--- YOUR GOAL ---
Please transcribe the entries that follow exactly as they stand, skipping each picture.

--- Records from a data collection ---
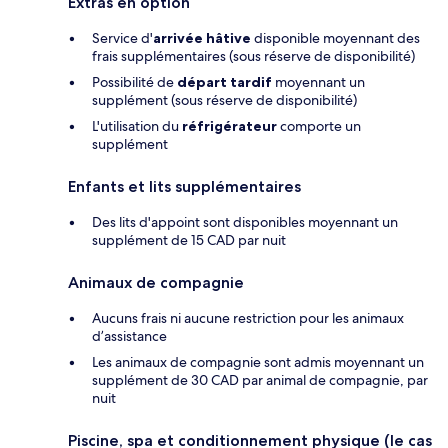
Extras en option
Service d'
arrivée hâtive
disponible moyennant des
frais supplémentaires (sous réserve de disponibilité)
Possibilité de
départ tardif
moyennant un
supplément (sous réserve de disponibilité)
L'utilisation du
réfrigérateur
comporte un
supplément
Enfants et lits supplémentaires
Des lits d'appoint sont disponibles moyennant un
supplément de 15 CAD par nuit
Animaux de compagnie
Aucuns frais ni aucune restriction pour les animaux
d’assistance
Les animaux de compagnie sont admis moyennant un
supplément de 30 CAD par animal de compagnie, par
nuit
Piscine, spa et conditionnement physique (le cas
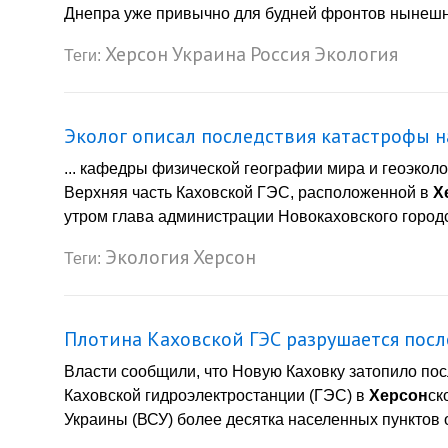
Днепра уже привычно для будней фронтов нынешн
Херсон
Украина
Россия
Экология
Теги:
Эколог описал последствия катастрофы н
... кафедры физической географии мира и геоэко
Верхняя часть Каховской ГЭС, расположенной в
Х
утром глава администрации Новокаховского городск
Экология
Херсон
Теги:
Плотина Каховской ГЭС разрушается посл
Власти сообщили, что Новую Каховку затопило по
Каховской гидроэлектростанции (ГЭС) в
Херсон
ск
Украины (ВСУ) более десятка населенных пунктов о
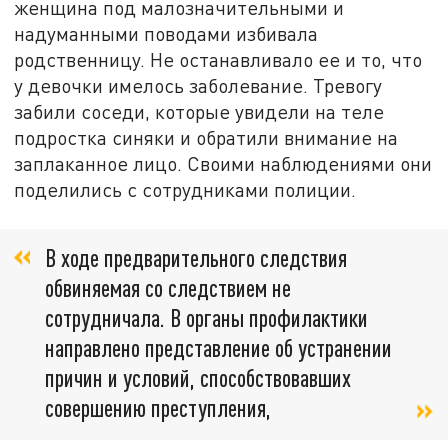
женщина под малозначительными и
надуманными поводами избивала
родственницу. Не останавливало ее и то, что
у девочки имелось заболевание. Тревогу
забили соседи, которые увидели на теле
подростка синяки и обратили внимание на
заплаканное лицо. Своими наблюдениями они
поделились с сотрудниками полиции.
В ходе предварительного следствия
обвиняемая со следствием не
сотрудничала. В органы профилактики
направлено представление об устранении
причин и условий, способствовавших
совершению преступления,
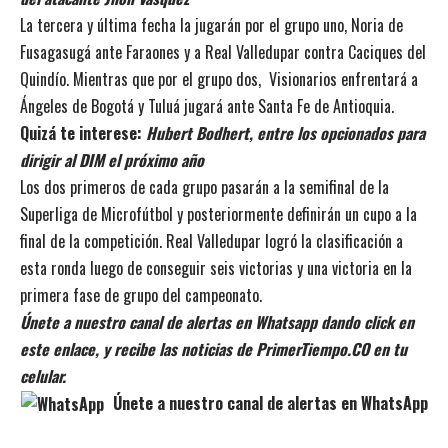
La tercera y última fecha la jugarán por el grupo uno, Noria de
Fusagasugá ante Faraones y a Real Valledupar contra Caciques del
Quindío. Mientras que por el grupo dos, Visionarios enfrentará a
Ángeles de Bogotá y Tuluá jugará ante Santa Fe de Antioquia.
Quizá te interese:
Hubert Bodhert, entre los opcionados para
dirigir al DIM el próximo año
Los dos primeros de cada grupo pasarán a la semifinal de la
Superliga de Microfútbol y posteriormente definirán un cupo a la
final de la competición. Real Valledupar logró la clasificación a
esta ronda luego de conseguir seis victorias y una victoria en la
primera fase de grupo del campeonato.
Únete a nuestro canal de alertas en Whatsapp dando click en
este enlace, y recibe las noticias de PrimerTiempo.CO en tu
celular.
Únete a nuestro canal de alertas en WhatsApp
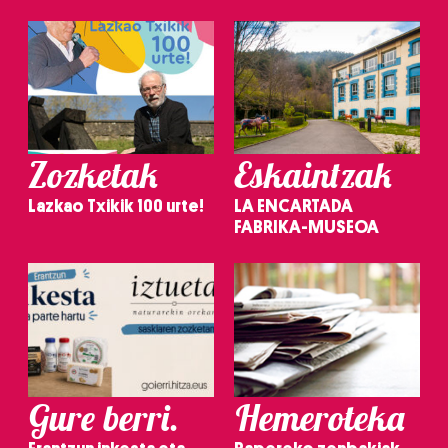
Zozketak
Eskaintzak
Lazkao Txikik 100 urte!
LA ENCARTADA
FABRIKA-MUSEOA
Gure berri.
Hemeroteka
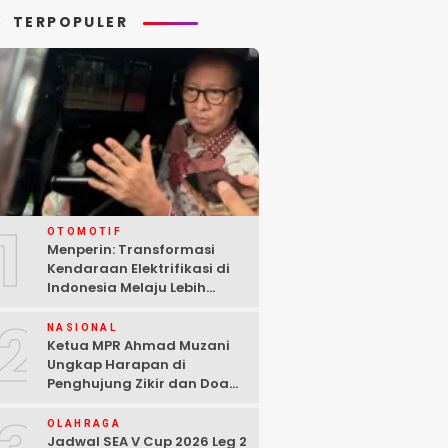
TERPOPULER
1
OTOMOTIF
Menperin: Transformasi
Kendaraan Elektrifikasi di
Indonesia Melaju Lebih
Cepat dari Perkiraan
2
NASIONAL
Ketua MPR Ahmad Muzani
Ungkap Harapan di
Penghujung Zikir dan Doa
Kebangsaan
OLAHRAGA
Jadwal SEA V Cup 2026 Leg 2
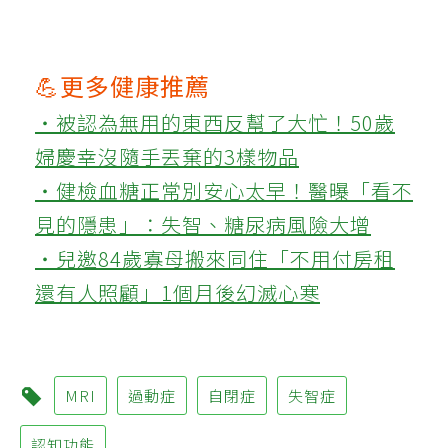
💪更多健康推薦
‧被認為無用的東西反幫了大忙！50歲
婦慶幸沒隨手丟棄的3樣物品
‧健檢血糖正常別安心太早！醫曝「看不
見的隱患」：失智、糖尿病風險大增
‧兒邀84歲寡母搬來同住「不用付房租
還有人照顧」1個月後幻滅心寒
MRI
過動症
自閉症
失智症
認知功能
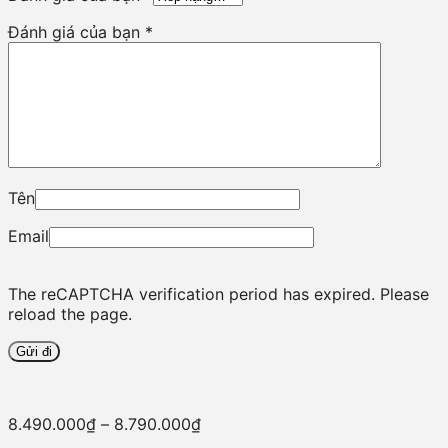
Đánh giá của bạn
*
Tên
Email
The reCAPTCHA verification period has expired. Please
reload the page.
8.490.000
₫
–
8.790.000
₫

--- SOLUTION TO THIS TASK ---
Extras en option
Service d'
arrivée hâtive
disponible moyennant des
frais supplémentaires (sous réserve de disponibilité)
Possibilité de
départ tardif
moyennant un
supplément (sous réserve de disponibilité)
L'utilisation du
réfrigérateur
comporte un
supplément
Enfants et lits supplémentaires
Des lits d'appoint sont disponibles moyennant un
supplément de 15 CAD par nuit
Animaux de compagnie
Aucuns frais ni aucune restriction pour les animaux
d’assistance
Les animaux de compagnie sont admis moyennant un
supplément de 30 CAD par animal de compagnie, par
nuit
Piscine, spa et conditionnement physique (le cas
Днепра уже привычно для будней фронтов нынешн
Херсон
Украина
Россия
Экология
Теги:
Эколог описал последствия катастрофы н
... кафедры физической географии мира и геоэко
Верхняя часть Каховской ГЭС, расположенной в
Х
утром глава администрации Новокаховского городск
Экология
Херсон
Теги:
Плотина Каховской ГЭС разрушается посл
Власти сообщили, что Новую Каховку затопило по
Каховской гидроэлектростанции (ГЭС) в
Херсон
ск
Украины (ВСУ) более десятка населенных пунктов о
женщина под малозначительными и
надуманными поводами избивала
родственницу. Не останавливало ее и то, что
у девочки имелось заболевание. Тревогу
забили соседи, которые увидели на теле
подростка синяки и обратили внимание на
заплаканное лицо. Своими наблюдениями они
поделились с сотрудниками полиции.
В ходе предварительного следствия
обвиняемая со следствием не
сотрудничала. В органы профилактики
направлено представление об устранении
причин и условий, способствовавших
совершению преступления,
La tercera y última fecha la jugarán por el grupo uno, Noria de
Fusagasugá ante Faraones y a Real Valledupar contra Caciques del
Quindío. Mientras que por el grupo dos, Visionarios enfrentará a
Ángeles de Bogotá y Tuluá jugará ante Santa Fe de Antioquia.
Quizá te interese:
Hubert Bodhert, entre los opcionados para
dirigir al DIM el próximo año
Los dos primeros de cada grupo pasarán a la semifinal de la
Superliga de Microfútbol y posteriormente definirán un cupo a la
final de la competición. Real Valledupar logró la clasificación a
esta ronda luego de conseguir seis victorias y una victoria en la
primera fase de grupo del campeonato.
Únete a nuestro canal de alertas en Whatsapp dando click en
este enlace, y recibe las noticias de PrimerTiempo.CO en tu
celular.
Únete a nuestro canal de alertas en WhatsApp
Zozketak
Eskaintzak
Lazkao Txikik 100 urte!
LA ENCARTADA
FABRIKA-MUSEOA
Gure berri.
Hemeroteka
TERPOPULER
1
OTOMOTIF
Menperin: Transformasi
Kendaraan Elektrifikasi di
Indonesia Melaju Lebih
Cepat dari Perkiraan
2
NASIONAL
Ketua MPR Ahmad Muzani
Ungkap Harapan di
Penghujung Zikir dan Doa
Kebangsaan
OLAHRAGA
Jadwal SEA V Cup 2026 Leg 2
💪更多健康推薦
‧被認為無用的東西反幫了大忙！50歲
婦慶幸沒隨手丟棄的3樣物品
‧健檢血糖正常別安心太早！醫曝「看不
見的隱患」：失智、糖尿病風險大增
‧兒邀84歲寡母搬來同住「不用付房租
還有人照顧」1個月後幻滅心寒
MRI
過動症
自閉症
失智症
認知功能
Đánh giá của bạn
*
Tên
Email
The reCAPTCHA verification period has expired. Please
reload the page.
8.490.000
₫
–
8.790.000
₫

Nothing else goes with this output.